Ugh.. Its like 6 in the morning. I;ve been up since 2 fucking AM for some damn reason, and I can;t get back to sleep and its really pissing me off.. ugh..

Ok.. Now its 4 in the afternoon the next day and I am forgeing on with this post..

This was a very very creepy read. Especially if you are even a little bit clastrophobic. Much in the vein of my son peter. Do you rememer that site scott?? I kept myself awake many a creep'd out night reading this kind of shit..

I got the archives all fixed up.. I don't know if I said that allreayd or not.. but they are fixed and all is veiwable again..

Thanks scott. I had finally gotten the fuckign hot or not craze out of my head.. and then you send me this. Is my Blog HOT or NOT? I even signed up.. I hope my blog is hot..

This is pretty sweet.
. I recently saw a system that looked like a nintendo64 controller with what looked like a IR port on the top if it and AV plugs and a AC plug. Well you hooked it up to your AV jacks on your TV and it played like 100 and some odd NES games and the IR port thingy was actually a lightgun to play duck hunt and hogans heros.. I wish I had a link for this because it was actually quite sweet, and a second controller hooked into the first to play two player games..

Would you like three reasons why some people should never be allowed to make flash movies?
there are actually 3 more in the series, but my eyes started bleeding after the first three and my head exploded.. Just change the number in the URL if you want more..Now to make up for that crap. I am going to link one of my favorite flash thingies. Please post in the comments With other wonderful flash thingies for me to enjoy. If anyone remembers the crazy one with the russian techno rap song and the end of the world and stuff.. drop a link to that because it would make be very happy
Lobster Magnet

Oooooooooooo Soft Cell phones. They kinda look like maxi-pads for robots though..ugh..

There are some pretty decent jokes here if you don't mind wadeing through some crap. Commonly misunderstood computer terms. Also check out the much funnier Hollywood films Vis Internet Subtitles. What if chat lusers and haxors did the subtites for our movies.. And of course. I had to come across furry while check it out..

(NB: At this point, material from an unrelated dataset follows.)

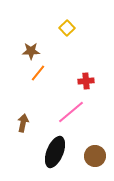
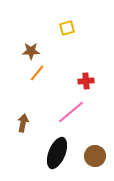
yellow square: rotated 28 degrees clockwise
orange line: moved 1 px left
black ellipse: moved 2 px right, 1 px down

Well this turned out to be quite a long post. So I am going to pinch this loaf off now and send it up for yous all to read. Enjoy and please linky link some flash goodness for me. Scott at very least I expect pusher robot linkage!


Holy shit fuck

Theres a war going on.
But fear not. Mother fucking Optimus Prime is in the HIZZOUSE!!!!!

But.. Hey. If we lost, whats the worst that could happen?

This is a pretty decent site to check for news. The guy is browsing everything thing he can, and then condensing it all for us..

Oh yeah. You know "Get your war on" will be there for us in the coming months. Oh yes.
The one about the fucking freedom fries is dead on.

Its a bit of a relief that the war is now officially more popular then britney spears!

OK.. well thats all my dial up rattled brain will allow me to view. So.. until later.. Enjoy the links





I'm trying to get my computer online. Windows XP. when i go to set up the connection the choice to use a modem is grayed out, the only option is to use a local area network.

Any of the tech support homies have any ideas on how to fix this?